Subsection 2 of Patrick Harvie's amendment 43 would allow ministers to make regulations to enforce the standards, so it could work. If my amendments are not completely sound, their objective is sound and important and has been called for by a lot of people who know about the subject. It is therefore very important that the minister gives way. I have a problem in that if my amendment were carried, Patrick Harvie's would be dropped—is that correct?

No, there is no pre-emption.

In that case, I will press amendment 26.

The question is, that amendment 26 be agreed to. Are we agreed?

Members:

No.

There will be a division.

For

Gorrie, Donald (Central Scotland) (LD)
Grahame, Christine (South of Scotland) (SNP)
Harvie, Patrick (Glasgow) (Green)
Marwick, Tricia (Mid Scotland and Fife) (SNP)

Against

Barrie, Scott (Dunfermline West) (Lab)
Craigie, Cathie (Cumbernauld and Kilsyth) (Lab)
Home Robertson, Mr John (East Lothian) (Lab)
Scanlon, Mary (Highlands and Islands) (Con)
Whitefield, Karen (Airdrie and Shotts) (Lab)

The result of the division is: For 4, Against 5, Abstentions 0.

Amendment 26 disagreed to.

The Convener:

I indicated earlier that Patrick Harvie's amendment 43 will be voted on next week. In fact, it is much more likely that that will happen at a later stage in the committee's deliberations.

Amendment 27, in the name of Mary Scanlon, is grouped with amendments 28 and 29.

Mary Scanlon:

Amendments 27, 28 and 29 seek to alleviate concerns that tenants could abuse the private rented housing panel procedures. It would be reasonable to place some requirement on tenants to report the need for repairs promptly. If tenants delay reporting the need for a repair, much more major work, which is more expensive and more time-consuming to remedy, could be required.

As the bill is currently drafted, a tenant could delay reporting a damaged roof tile, for example, until such time as a major roof repair is required. He could then notify the landlord and immediately refer the matter to the private rented housing panel for enforcement. The landlord might be ordered to make the repairs within a short period of time, failing which rental income would be withdrawn. In the meantime, the tenant could avail himself of his common law remedy to withhold rent until the problem is sorted.
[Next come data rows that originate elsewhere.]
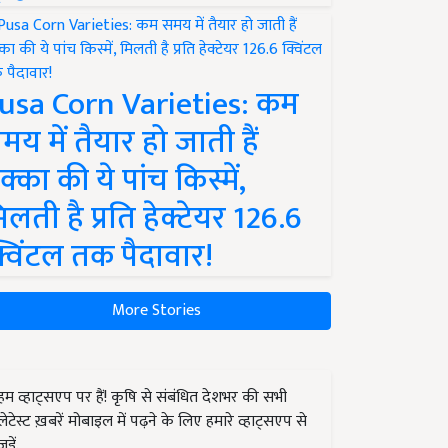
usa Corn Varieties: कम
मय में तैयार हो जाती हैं
क्का की ये पांच किस्में,
िलती है प्रति हेक्टेयर 126.6
्विंटल तक पैदावार!
More Stories
हम व्हाट्सएप पर हैं! कृषि से संबंधित देशभर की सभी
लेटेस्ट ख़बरें मोबाइल में पढ़ने के लिए हमारे व्हाट्सएप से
जुड़ें.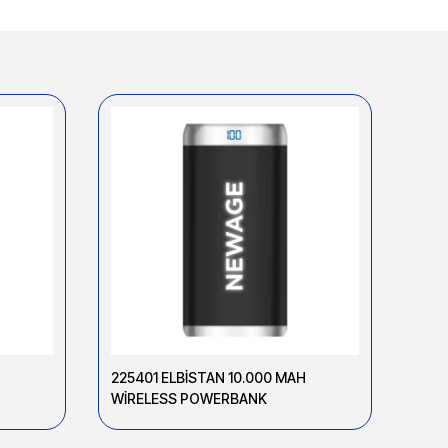
225401 ELBİSTAN 10.000 MAH
2256
WİRELESS POWERBANK
WİR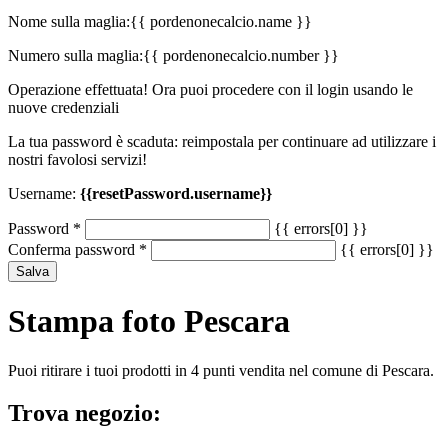
Nome sulla maglia:
{{ pordenonecalcio.name }}
Numero sulla maglia:
{{ pordenonecalcio.number }}
Operazione effettuata! Ora puoi procedere con il login usando le
nuove credenziali
La tua password è scaduta: reimpostala per continuare ad utilizzare i
nostri favolosi servizi!
Username:
{{resetPassword.username}}
Password
*
{{ errors[0] }}
Conferma password
*
{{ errors[0] }}
Salva
Stampa foto Pescara
Puoi ritirare i tuoi prodotti in 4 punti vendita nel comune di Pescara.
Trova negozio: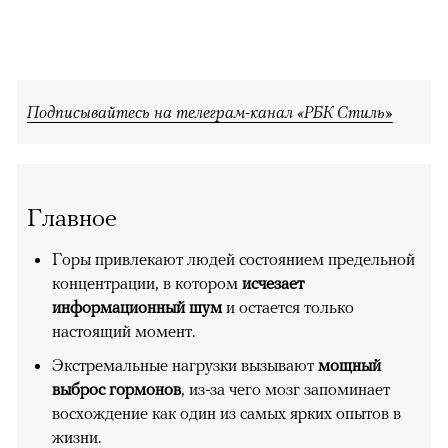
Подписывайтесь на телеграм-канал «РБК Стиль»
Главное
Горы привлекают людей состоянием предельной
концентрации, в котором
исчезает
информационный шум
и остается только
настоящий момент.
Экстремальные нагрузки вызывают
мощный
выброс гормонов
, из-за чего мозг запоминает
восхождение как один из самых ярких опытов в
жизни.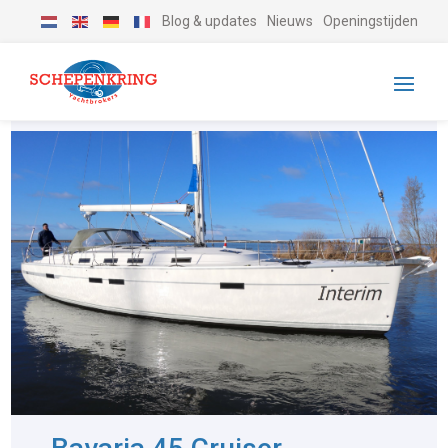
Blog & updates
Nieuws
Openingstijden
-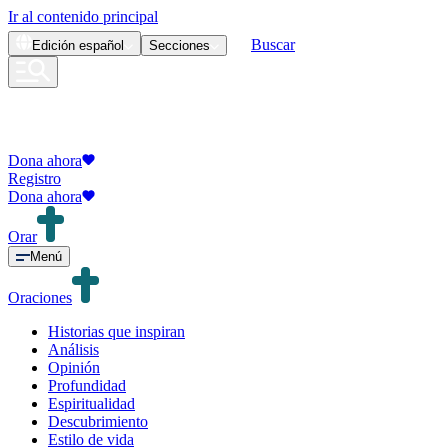
Ir al contenido principal
Buscar
Edición
español
Secciones
Dona ahora
Registro
Dona ahora
Orar
Menú
Oraciones
Historias que inspiran
Análisis
Opinión
Profundidad
Espiritualidad
Descubrimiento
Estilo de vida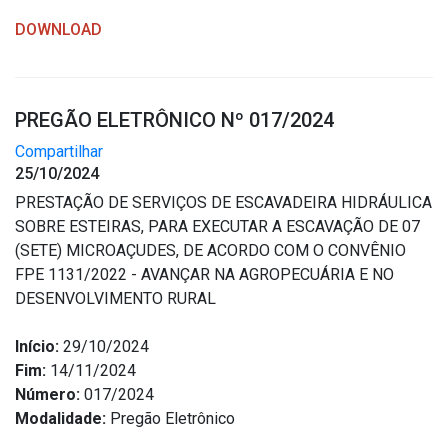
DOWNLOAD
PREGÃO ELETRÔNICO Nº 017/2024
Compartilhar
25/10/2024
PRESTAÇÃO DE SERVIÇOS DE ESCAVADEIRA HIDRÁULICA
SOBRE ESTEIRAS, PARA EXECUTAR A ESCAVAÇÃO DE 07
(SETE) MICROAÇUDES, DE ACORDO COM O CONVÊNIO
FPE 1131/2022 - AVANÇAR NA AGROPECUÁRIA E NO
DESENVOLVIMENTO RURAL
Início:
29/10/2024
Fim:
14/11/2024
Número:
017/2024
Modalidade:
Pregão Eletrônico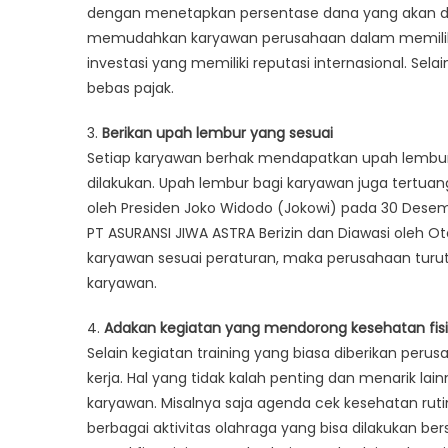
dengan menetapkan persentase dana yang akan d
memudahkan karyawan perusahaan dalam memilih je
investasi yang memiliki reputasi internasional. Sel
bebas pajak.
3.
Berikan upah lembur yang sesuai
Setiap karyawan berhak mendapatkan upah lembur 
dilakukan. Upah lembur bagi karyawan juga tertua
oleh Presiden Joko Widodo (Jokowi) pada 30 Desemb
PT ASURANSI JIWA ASTRA Berizin dan Diawasi oleh O
karyawan sesuai peraturan, maka perusahaan tur
karyawan.
4.
Adakan kegiatan yang mendorong kesehatan fisi
Selain kegiatan training yang biasa diberikan pe
kerja. Hal yang tidak kalah penting dan menarik la
karyawan. Misalnya saja agenda cek kesehatan rut
berbagai aktivitas olahraga yang bisa dilakukan be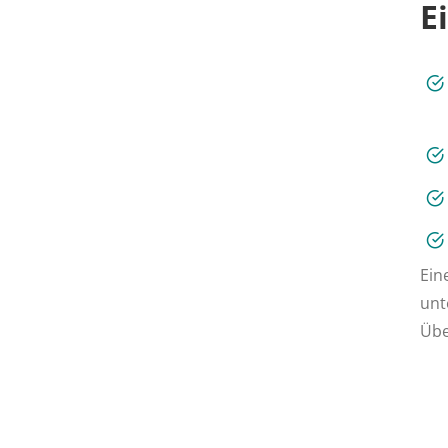
E
Ein
unt
Übe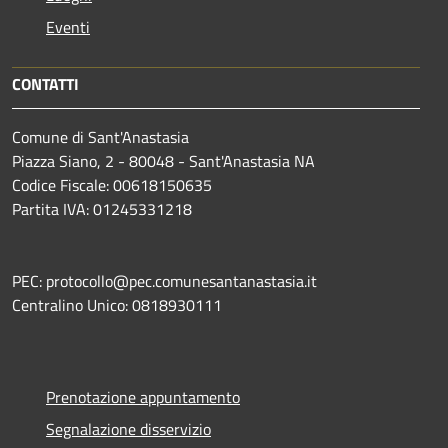
Eventi
CONTATTI
Comune di Sant'Anastasia
Piazza Siano, 2 - 80048 - Sant'Anastasia NA
Codice Fiscale: 00618150635
Partita IVA: 01245331218
PEC: protocollo@pec.comunesantanastasia.it
Centralino Unico: 0818930111
Prenotazione appuntamento
Segnalazione disservizio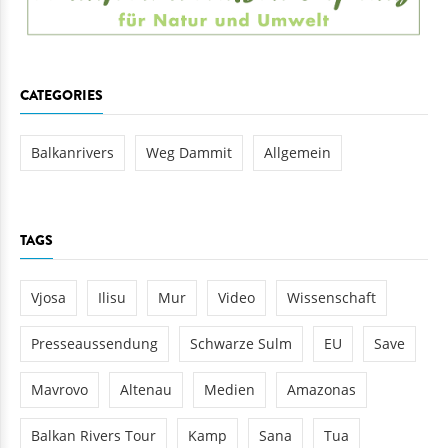
CATEGORIES
Balkanrivers
Weg Dammit
Allgemein
TAGS
Vjosa
Ilisu
Mur
Video
Wissenschaft
Presseaussendung
Schwarze Sulm
EU
Save
Mavrovo
Altenau
Medien
Amazonas
Balkan Rivers Tour
Kamp
Sana
Tua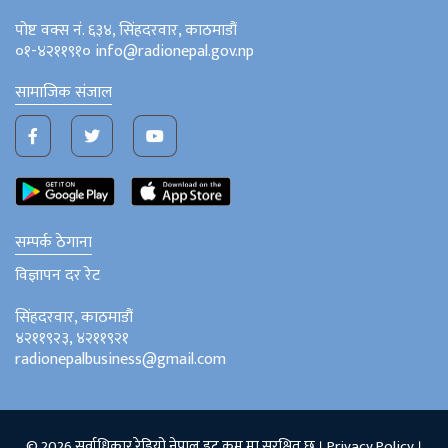
पोष्ट वक्स नं. ६३४, सिंहदरवार, काठमाडौं
०१-४२११९१० info@radionepal.gov.np
सामाजिक संजाल
सम्पर्क ठेगाना
विज्ञापन दर रेट
सिंहदरवार, काठमाडौं
४२११९२३, ४२११९२१
radionepalbusiness@gmail.com
© 2026 सर्वाधिकार रेडियो नेपाल डट् कम् मा सुरक्षित छ ।
Privacy Policy
।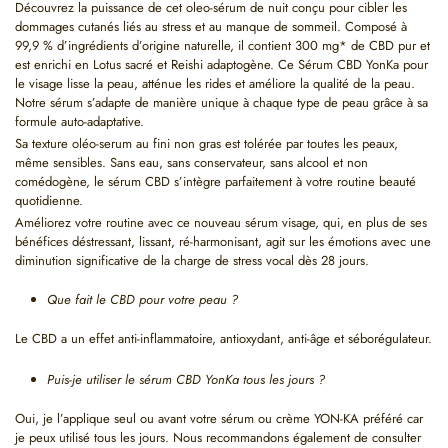
Découvrez la puissance de cet oleo-sérum de nuit conçu pour cibler les
dommages cutanés liés au stress et au manque de sommeil. Composé à
99,9 % d’ingrédients d’origine naturelle, il contient 300 mg* de CBD pur et
est enrichi en Lotus sacré et Reishi adaptogène. Ce Sérum CBD YonKa pour
le visage lisse la peau, atténue les rides et améliore la qualité de la peau.
Notre sérum s’adapte de manière unique à chaque type de peau grâce à sa
formule auto-adaptative.
Sa texture oléo-serum au fini non gras est tolérée par toutes les peaux,
même sensibles. Sans eau, sans conservateur, sans alcool et non
comédogène, le sérum CBD s’intègre parfaitement à votre routine beauté
quotidienne.
Améliorez votre routine avec ce nouveau sérum visage, qui, en plus de ses
bénéfices déstressant, lissant, ré-harmonisant, agit sur les émotions avec une
diminution significative de la charge de stress vocal dès 28 jours.
Que fait le CBD pour votre peau ?
Le CBD a un effet anti-inflammatoire, antioxydant, anti-âge et séborégulateur.
Puis-je utiliser le sérum CBD YonKa tous les jours ?
Oui, je l’applique seul ou avant votre sérum ou crème YON-KA préféré car
je peux utilisé tous les jours. Nous recommandons également de consulter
Such a problem could have been more quickly and cheaply fixed if it had been notified promptly.

I move amendment 27.

Christine Grahame:

I understand where Mary Scanlon is coming from, but I oppose the amendments because they introduce an element of uncertainty. There is no problem with evidence here. Section 22(3) states that

"No such application may be made unless the tenant has notified the landlord".

There we are; everyone knows where they are. The landlord has been notified that something requires to be remedied and the tenant does that. However, if we add

"or the landlord has become aware"

into section 22(3) by passing amendment 28, we get into evidential problems and they would be enormous. How is the landlord supposed to become aware if he is an absentee landlord? That would not be clear law.

The same could be said of amendment 29, which would insert into section 22(3) the words

"and the landlord has failed to carry out that work within a reasonable time."

What is meant by "a reasonable time"?

Amendment 27 would insert into section 22(2) the words

"including the tenant's reasons for considering that the landlord has had a reasonable time to complete any work required to comply with the duty after becoming aware that such work was necessary".

That seems to take away the clarity and certainty of a quite straightforward position.

As the bill stands, people will know where they are and that is what we require from the law: the tenant notifies the landlord of something that needs to be fixed; if the landlord does not do anything about it, the tenant goes to the private rented housing panel.

Johann Lamont:

Amendment 29 is intended to ensure that landlords have a reasonable time to carry out any repair works that are needed to bring a house to the repairing standard, after the need for the works has come to his or her attention. That would be an unnecessary addition to the bill because section 14(4) already ensures that landlords have reasonable time to carry out works. A private rented housing committee could not in practice decide that a landlord had failed in his or her duty by taking an unreasonably long time to carry out works until a reasonable time to do the works had elapsed.

As well as being unnecessary, amendment 29 would require tenants to wait for the time it would reasonably take to do the works before making an application, even though the landlord had refused to do the works. Without amendment 29, tenants will not be required to allow reasonable time before applying and so should not have to give reasons for thinking that the time is reasonable, as would be required by amendment 27.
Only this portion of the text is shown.